Era scomparso da 250 milioni di anni | L’Oceano Pacifico lo ha riportato alla luce: un dono enorme a tutta l’umanità
Una scoperta eccezionale nell’Oceano Pacifico. Non si avevano testimonianze da milioni di anni ed ora è stata riportata alla luce.
L’Oceano Pacifico, il più grande e profondo oceano del mondo, si estende per circa 168 milioni di chilometri quadrati, coprendo più della metà della superficie acquatica del pianeta.
I suoi fondali, ricchi di risorse naturali, offrono habitat a numerosi ecosistemi marini, rendendolo un’importante risorsa per la pesca e l’industria. Il Pacifico è circondato da diverse nazioni e culture, ognuna con legami unici con l’oceano.
La sua immensa massa d’acqua influenza i modelli di temperatura e di umidità, contribuendo a fenomeni come El Niño e La Niña, che possono avere impatti significativi sulle condizioni meteorologiche in tutto il mondo.
Le sue rotte marittime sono fondamentali per il trasporto di merci tra i continenti, collegando economie e culture. Le infrastrutture portuali, come quelle di Los Angeles, Hong Kong e Tokyo, sono tra le più trafficate al mondo, facilitando lo scambio commerciale e contribuendo all’interconnessione globale.
Un antico “abitante” dell’Oceano Pacifico
Un team di ricercatori dell’Università del Maryland, guidato dal geologo Jingchuan Wang, ha fatto una straordinaria scoperta nel mantello terrestre: i resti di un’antica crosta oceanica che si trovava nel fondale marino dell’Oceano Pacifico sudorientale, risalente a 250 milioni di anni fa, durante l’era dei dinosauri.
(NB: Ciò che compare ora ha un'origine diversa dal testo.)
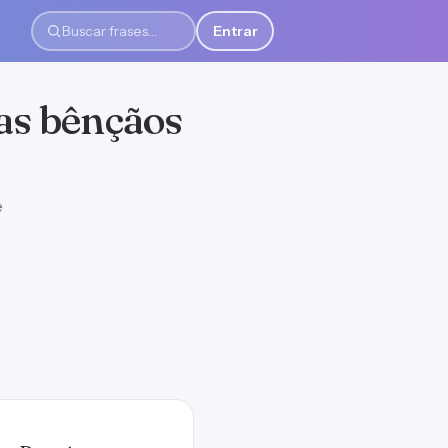
Entrar
Buscar frases
 as bênçãos
e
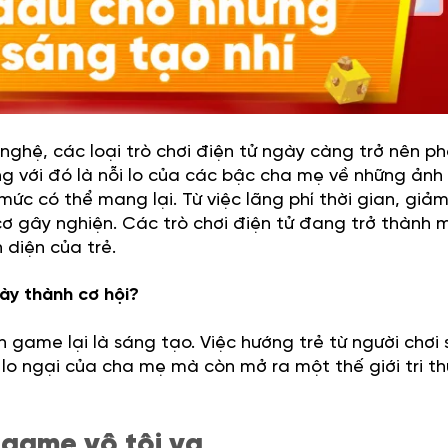
nghệ, các loại trò chơi điện tử ngày càng trở nên ph
ùng với đó là nỗi lo của các bậc cha mẹ về những ảnh
c có thể mang lại. Từ việc lãng phí thời gian, giảm
ơ gây nghiện. Các trò chơi điện tử đang trở thành 
 diện của trẻ.
này thành cơ hội?
ình game lại là sáng tạo. Việc hướng trẻ từ người chơi
 lo ngại của cha mẹ mà còn mở ra một thế giới tri t
i game vô tội vạ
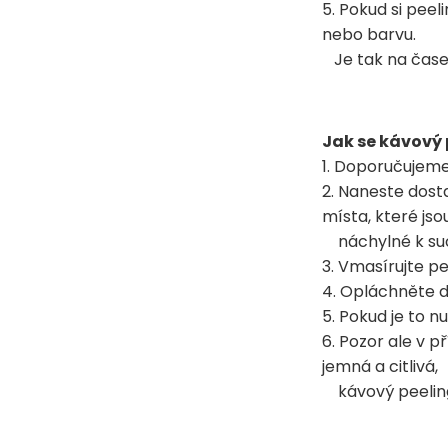
5. Pokud si peeli
nebo barvu.
Je tak na čase 
Jak se kávový 
1. Doporučujeme 
2. Naneste dost
místa, které jso
náchylné k suc
3. Vmasírujte p
4. Opláchněte d
5. Pokud je to 
6. Pozor ale v p
jemná a citlivá,
kávový peeling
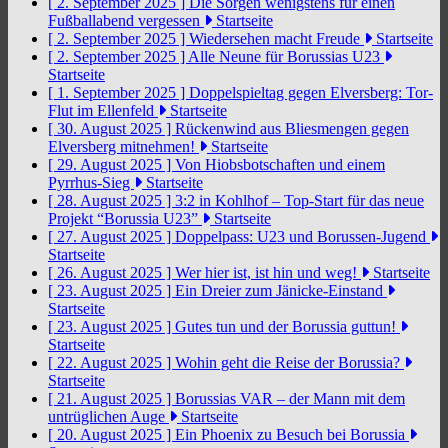
[ 2. September 2025 ]
Die Sorgen wenigstens für einen
Fußballabend vergessen
Startseite
[ 2. September 2025 ]
Wiedersehen macht Freude
Startseite
[ 2. September 2025 ]
Alle Neune für Borussias U23
Startseite
[ 1. September 2025 ]
Doppelspieltag gegen Elversberg: Tor-
Flut im Ellenfeld
Startseite
[ 30. August 2025 ]
Rückenwind aus Bliesmengen gegen
Elversberg mitnehmen!
Startseite
[ 29. August 2025 ]
Von Hiobsbotschaften und einem
Pyrrhus-Sieg
Startseite
[ 28. August 2025 ]
3:2 in Kohlhof – Top-Start für das neue
Projekt “Borussia U23”
Startseite
[ 27. August 2025 ]
Doppelpass: U23 und Borussen-Jugend
Startseite
[ 26. August 2025 ]
Wer hier ist, ist hin und weg!
Startseite
[ 23. August 2025 ]
Ein Dreier zum Jänicke-Einstand
Startseite
[ 23. August 2025 ]
Gutes tun und der Borussia guttun!
Startseite
[ 22. August 2025 ]
Wohin geht die Reise der Borussia?
Startseite
[ 21. August 2025 ]
Borussias VAR – der Mann mit dem
untrüglichen Auge
Startseite
[ 20. August 2025 ]
Ein Phoenix zu Besuch bei Borussia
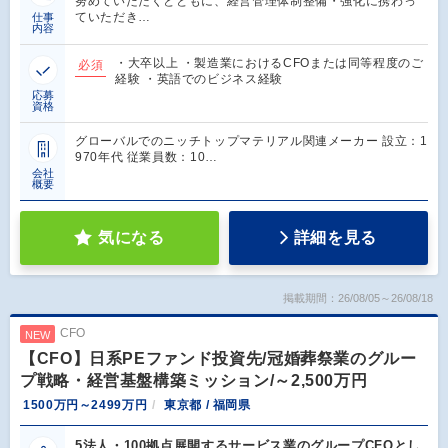
努めていただくとともに、経営管理体制整備・強化に携わっ
ていただき…
仕事
内容
・大卒以上 ・製造業におけるCFOまたは同等程度のご
必須
経験 ・英語でのビジネス経験
応募
資格
グローバルでのニッチトップマテリアル関連メーカー 設立：1
970年代 従業員数：10…
会社
概要
気になる
詳細を見る
掲載期間：26/08/05～26/08/18
CFO
NEW
【CFO】日系PEファンド投資先/冠婚葬祭業のグルー
プ戦略・経営基盤構築ミッション/～2,500万円
1500万円～2499万円
東京都 / 福岡県
5法人・100拠点展開するサービス業のグループCFOとし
Questa porzione di crosta, sepolta tra 400 e 700 km di profondità, è stata identificata grazie all’analisi della velocità delle onde sismiche. La scoperta di questa struttura offre un’importante opportunità per comprendere le dinamiche interne della Terra e il loro impatto sui movimenti delle placche tettoniche.
L’analisi ha rivelato che i resti dell’antico fondale marino sono associati alla dorsale del Pacifico orientale, un inarcamento del fondale oceanico che separa diverse placche tettoniche. La comprensione di come questi movimenti avvengono è fondamentale per gli studiosi, poiché contribuisce a delineare i processi che influenzano l’attività vulcanica e sismica. I ricercatori hanno utilizzato un metodo di imaging sismico, simile a una tomografia assiale computerizzata, per ottenere una mappa dettagliata dell’area.
Le implicazioni della scoperta
La scoperta della struttura sepolta è significativa non solo per le sue dimensioni, ma anche per le informazioni che fornisce sulla subduzione delle placche oceaniche. Durante il processo di subduzione, le placche si fondono e vengono riassorbite nel mantello terrestre, e la nuova scoperta suggerisce che la porzione di crosta sprofondante non è ancora completamente fusa. Inoltre, i dati raccolti indicano che questo lembo di placca sta affondando più lentamente rispetto alla norma.
Secondo Wang, la bassa velocità di affondamento suggerisce che la zona di transizione del mantello potrebbe agire come una barriera, rallentando il movimento del materiale all’interno della Terra. Questa scoperta permette ai geologi di “osservare” il processo di subduzione in un modo che prima era possibile solo tramite i vulcani sulla superficie terrestre. La mappatura di queste antiche zone di subduzione potrebbe svelare ulteriori misteri sulla storia del nostro pianeta e sulla sua evoluzione nel tempo. In futuro, i ricercatori hanno in programma di estendere le loro indagini ad altre aree dell’Oceano Pacifico per arricchire la nostra comprensione delle dinamiche geologiche globali.